Только собрался оговориться Русанов, что пока они не освоят игру как следует – на деньги не играть. И вдруг из дверей спросили:
– Кто – Чалый?
– Я Чалый!
– На выход, жена пришла!
– Тьфу, курва! – беззлобно отплюнулся Максим Петрович. – Я ж ей сказал: в субботу не приходи, приходи в воскресенье. Как не наскочила!.. Ну, простите, братцы.

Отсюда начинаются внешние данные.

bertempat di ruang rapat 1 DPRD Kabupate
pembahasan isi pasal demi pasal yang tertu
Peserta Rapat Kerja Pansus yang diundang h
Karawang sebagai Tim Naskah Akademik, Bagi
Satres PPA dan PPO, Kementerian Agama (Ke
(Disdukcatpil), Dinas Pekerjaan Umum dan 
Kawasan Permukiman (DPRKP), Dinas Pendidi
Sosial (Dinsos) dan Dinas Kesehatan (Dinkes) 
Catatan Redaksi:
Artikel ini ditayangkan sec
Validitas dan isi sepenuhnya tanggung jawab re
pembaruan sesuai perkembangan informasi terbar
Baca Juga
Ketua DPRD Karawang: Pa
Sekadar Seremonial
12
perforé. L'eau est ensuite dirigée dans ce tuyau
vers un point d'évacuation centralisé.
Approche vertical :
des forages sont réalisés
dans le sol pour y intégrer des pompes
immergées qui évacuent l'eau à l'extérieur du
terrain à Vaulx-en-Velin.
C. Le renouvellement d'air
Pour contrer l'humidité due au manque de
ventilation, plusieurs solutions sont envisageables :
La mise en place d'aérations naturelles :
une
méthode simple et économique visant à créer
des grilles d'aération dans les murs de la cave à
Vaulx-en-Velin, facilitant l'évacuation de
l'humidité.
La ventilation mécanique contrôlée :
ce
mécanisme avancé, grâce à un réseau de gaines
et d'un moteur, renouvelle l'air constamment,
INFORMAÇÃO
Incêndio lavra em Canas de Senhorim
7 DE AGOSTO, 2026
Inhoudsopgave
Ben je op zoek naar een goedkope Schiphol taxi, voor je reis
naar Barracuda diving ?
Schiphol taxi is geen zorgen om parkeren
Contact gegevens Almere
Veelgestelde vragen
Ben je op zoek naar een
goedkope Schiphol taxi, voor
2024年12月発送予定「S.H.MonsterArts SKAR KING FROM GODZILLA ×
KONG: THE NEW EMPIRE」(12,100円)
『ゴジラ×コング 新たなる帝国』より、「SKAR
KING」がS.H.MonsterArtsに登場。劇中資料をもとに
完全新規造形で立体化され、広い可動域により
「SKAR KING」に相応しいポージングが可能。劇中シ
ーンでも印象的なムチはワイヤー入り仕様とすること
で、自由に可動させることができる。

И опять развалилась игра, ушёл Максим Петрович, а Ахмаджан с казахом взяли карты себе: повторять, упражняться.
И опять вспомнил Павел Николаевич про опухоль и про пятое марта, из угла почувствовал неодобряющий упёртый взгляд Филина, а обернувшись – и открытые глаза Оглоеда. Ничуть Оглоед не спал.
Ничуть Костоглотов не спал всё это время, и когда Русанов с Вадимом шелестили газетой и шептались, он слышал каждое слово и нарочно не раскрывал глаз. Ему интересно было, как они скажут, как скажет Вадим. Теперь и газету ему не нужно было тянуть и разворачивать, уже всё было ясно.
Опять стучало. Стучало сердце. Колотилось сердце о дверь чугунную, которая никогда не должна была отпереться – но что-то поскрипывала! что-то подрагивала! И сыпалась первая ржавчина с петель.
Костоглотову невозможно было вместить, что слышал он от вольных: что два года назад в этот день плакали старые, и плакали девушки, и мир казался осиротевшим. Ему дико было это представить, потому что он помнил, как это было
«С глубоким прискорбием… вчера в Москве…»
И – заскалились, только что открыто не взликовали, шершавые, остроскулые, грубые тёмные арестантские рожи. И, увидав это начинающееся движение улыбок, скомандовал майор вне себя:
«Шапки! снять!!»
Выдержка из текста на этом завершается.